I’ve had marginal success with this. I can go for months without contact but then when I have too much time on my hands—or an article I wrote is turned down by a magazine—or a job I applied for is given to someone else—I find myself back in sleuthing mode.
Then last week I came across the incriminating website. The whole premise of the website is to report the person who has done you wrong thereby saving other men or women the same grief. In an emotional blackout, I put all of my ex’s information on the site. I reported that he had a girlfriend but that he told women he was single. Within a half hour a woman wrote me back on the site, stating that he’d told her he had a bad divorce but hadn’t mentioned having a girlfriend.
I looked my guy up on Google and on the second page of his Google entries, the website had disclosed the information I had given them.
I freaked out. In all honesty I didn’t want him to find out I’d reported him. Shouldn’t I be over him by now? And he had a rather important position. I didn’t want his employees to find out about his double life.

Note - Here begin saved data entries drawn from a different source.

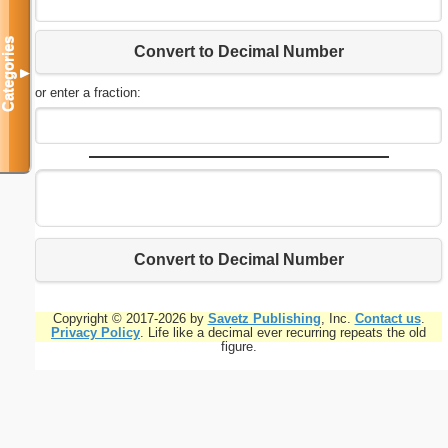
Categories
Convert to Decimal Number
▼
or enter a fraction:
Convert to Decimal Number
Copyright © 2017-2026 by
Savetz Publishing
, Inc.
Contact us
.
Privacy Policy
. Life like a decimal ever recurring repeats the old
figure.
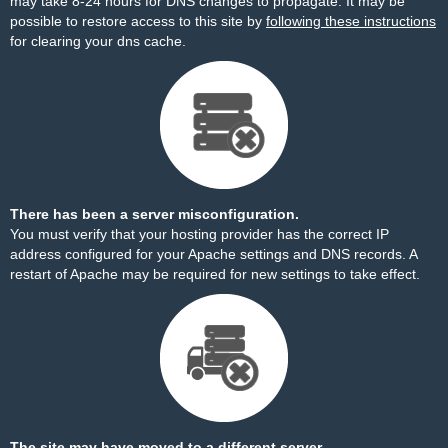
may take 8-24 hours for DNS changes to propagate. It may be
possible to restore access to this site by
following these instructions
for clearing your dns cache.
There has been a server misconfiguration.
You must verify that your hosting provider has the correct IP
address configured for your Apache settings and DNS records. A
restart of Apache may be required for new settings to take effect.
The site may have moved to a different server.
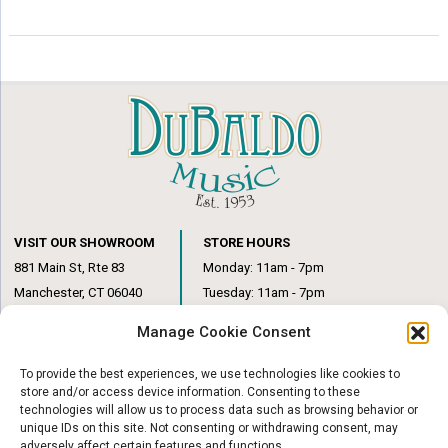
VISIT OUR SHOWROOM
STORE HOURS
881 Main St, Rte 83
Monday: 11am - 7pm
Manchester, CT 06040
Tuesday: 11am - 7pm
(860) 649-6205
Wednesday: 3pm - 6pm
Manage Cookie Consent
Thursday: 11am – 7pm
Friday: 11am – 6pm
To provide the best experiences, we use technologies like cookies to
Saturday: 10am – 1pm
store and/or access device information. Consenting to these
technologies will allow us to process data such as browsing behavior or
unique IDs on this site. Not consenting or withdrawing consent, may
adversely affect certain features and functions.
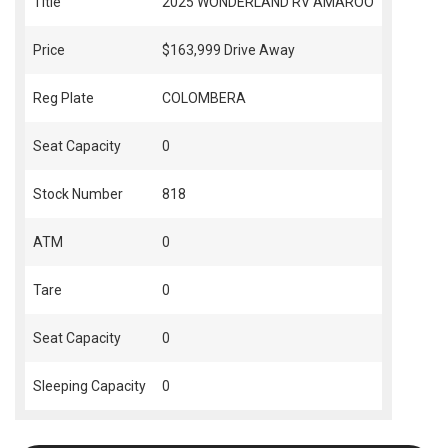
Title
2025 WONDERLAND RV AMAROO
Price
$163,999
Drive Away
Reg Plate
COLOMBERA
Seat Capacity
0
Stock Number
818
ATM
0
Tare
0
Seat Capacity
0
Sleeping Capacity
0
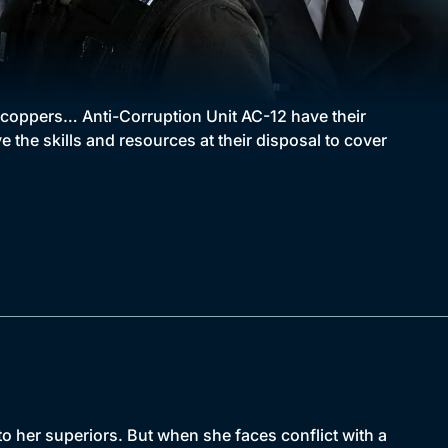
t coppers… Anti-Corruption Unit AC-12 have their
 the skills and resources at their disposal to cover
 her superiors. But when she faces conflict with a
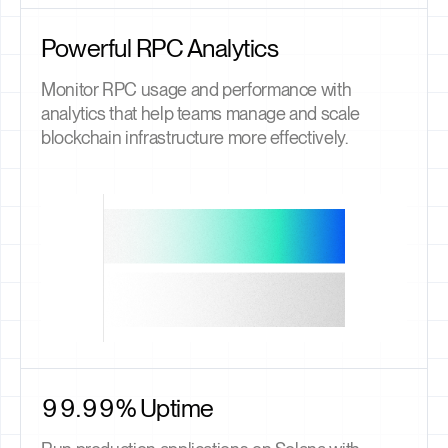
Powerful RPC Analytics
Monitor RPC usage and performance with
analytics that help teams manage and scale
blockchain infrastructure more effectively.
99.99% Uptime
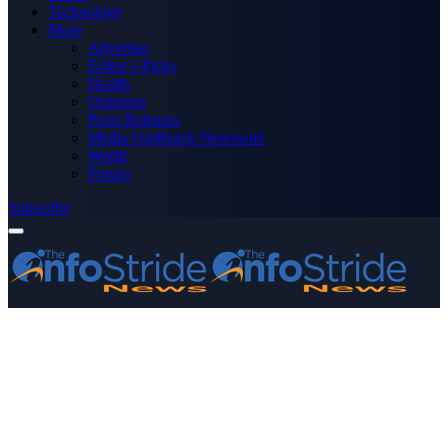
Technology
More
Advertise
Editor’s Picks
Health
Opinions
Press Releases
Media OutReach Newswire
World
Forum
Subscribe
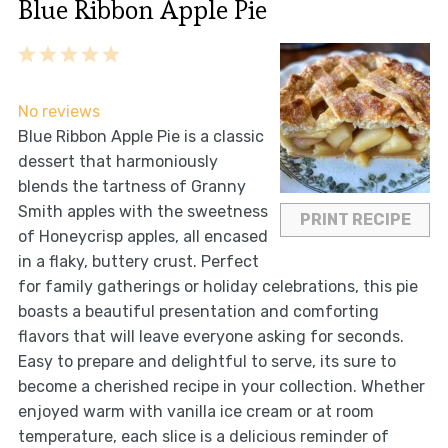
Blue Ribbon Apple Pie
1
2
3
4
5
Star
Stars
Stars
Stars
Stars
No reviews
Blue Ribbon Apple Pie is a classic
dessert that harmoniously
blends the tartness of Granny
Smith apples with the sweetness
PRINT RECIPE
of Honeycrisp apples, all encased
in a flaky, buttery crust. Perfect
for family gatherings or holiday celebrations, this pie
boasts a beautiful presentation and comforting
flavors that will leave everyone asking for seconds.
Easy to prepare and delightful to serve, its sure to
become a cherished recipe in your collection. Whether
enjoyed warm with vanilla ice cream or at room
temperature, each slice is a delicious reminder of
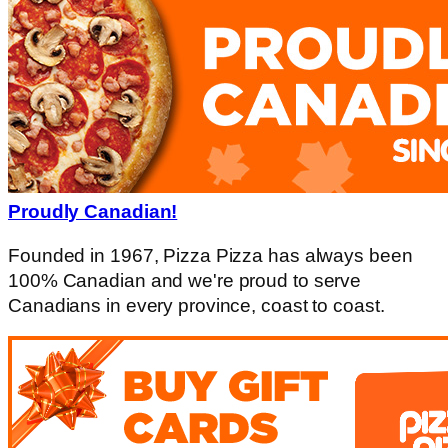
Proudly Canadian!
Founded in 1967, Pizza Pizza has always been
100% Canadian and we're proud to serve
Canadians in every province, coast to coast.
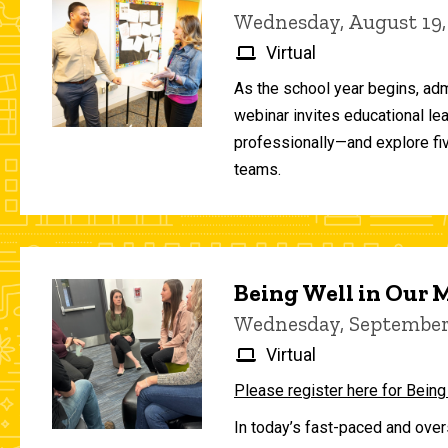
Wednesday, August 19,
Virtual
As the school year begins, adm
webinar invites educational le
professionally—and explore fiv
teams.
Being Well in Our
Wednesday, September 
Virtual
Please register here for Being
In today’s fast-paced and over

I asked the administration of the website repeatedly to remove him from their website but they wouldn’t answer me.
I went back up on to the website and wrote that I was a psychiatric patient who had been rejected by him and so had made stories up about him.
A day later, I wrote to the woman who had inquired about him and gave her the information that would lead her to discovering his double life.
I am currently suffering from a myriad of contradicting feelings. I know that reporting my ex-lover to the website was a HUGE mistake. I feel so guilty I can’t see straight.
I don’t want to tell anyone about my most recent shenanigans but at the same time I’d like a huge crowd of women to shout “I am woman, hear me roar!”
Does my guy deserve what he got?
And when will I move on?
I’m hoping the website management will finally take my entry off completely. A friend of mine who is an IT genius said people rarely look past the first page of Google. He told me that over time if it remained on the Internet it would eventually be in the back pages of my guy’s Google listings.
In the meantime I’m looking for absolution but doubting I’ll ever get it.